Stored data entries
◆ ◆ ◆
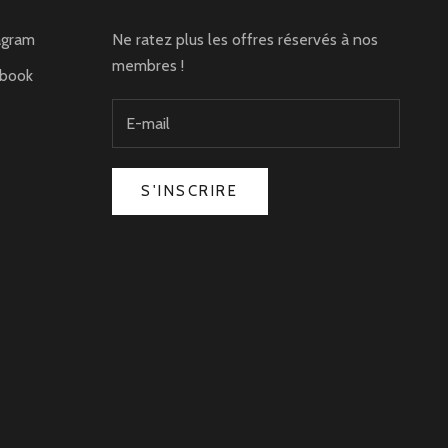
agram
Ne ratez plus les offres réservés à nos
membres !
ebook
S'INSCRIRE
◆ ◆ ◆
- Task goal -
Without including any pictures, please restate all the records exactly.

- Answer section -
agram
Ne ratez plus les offres réservés à nos
membres !
ebook
S'INSCRIRE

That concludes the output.